**EXERCISE MATERIALS**

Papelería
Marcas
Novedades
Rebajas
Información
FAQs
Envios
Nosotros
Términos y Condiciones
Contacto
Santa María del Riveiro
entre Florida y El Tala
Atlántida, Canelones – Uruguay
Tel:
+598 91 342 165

* * *

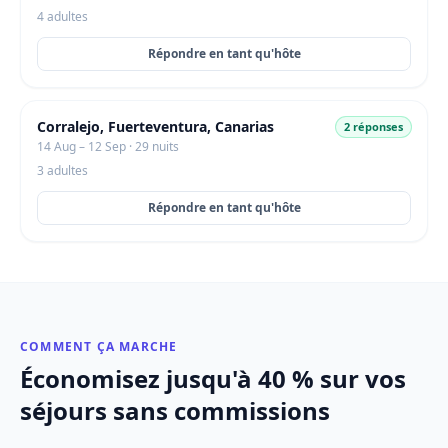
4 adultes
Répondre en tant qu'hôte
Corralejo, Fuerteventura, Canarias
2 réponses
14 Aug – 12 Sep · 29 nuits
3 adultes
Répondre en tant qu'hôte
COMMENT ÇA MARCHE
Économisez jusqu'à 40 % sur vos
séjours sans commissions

...

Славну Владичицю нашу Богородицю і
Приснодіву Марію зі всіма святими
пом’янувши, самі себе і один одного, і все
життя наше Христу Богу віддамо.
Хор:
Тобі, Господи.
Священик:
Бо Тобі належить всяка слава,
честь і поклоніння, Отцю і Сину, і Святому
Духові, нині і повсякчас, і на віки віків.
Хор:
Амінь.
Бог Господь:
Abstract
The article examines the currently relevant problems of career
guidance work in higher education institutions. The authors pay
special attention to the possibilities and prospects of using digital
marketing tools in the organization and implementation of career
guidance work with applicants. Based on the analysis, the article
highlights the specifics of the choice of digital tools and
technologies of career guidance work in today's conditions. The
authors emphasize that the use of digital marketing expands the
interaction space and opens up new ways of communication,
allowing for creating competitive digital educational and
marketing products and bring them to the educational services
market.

**WORK TO BE COMPLETED**
Among the lines of the listing above, count those that contain "career" and give only the count.

**ANSWER**
3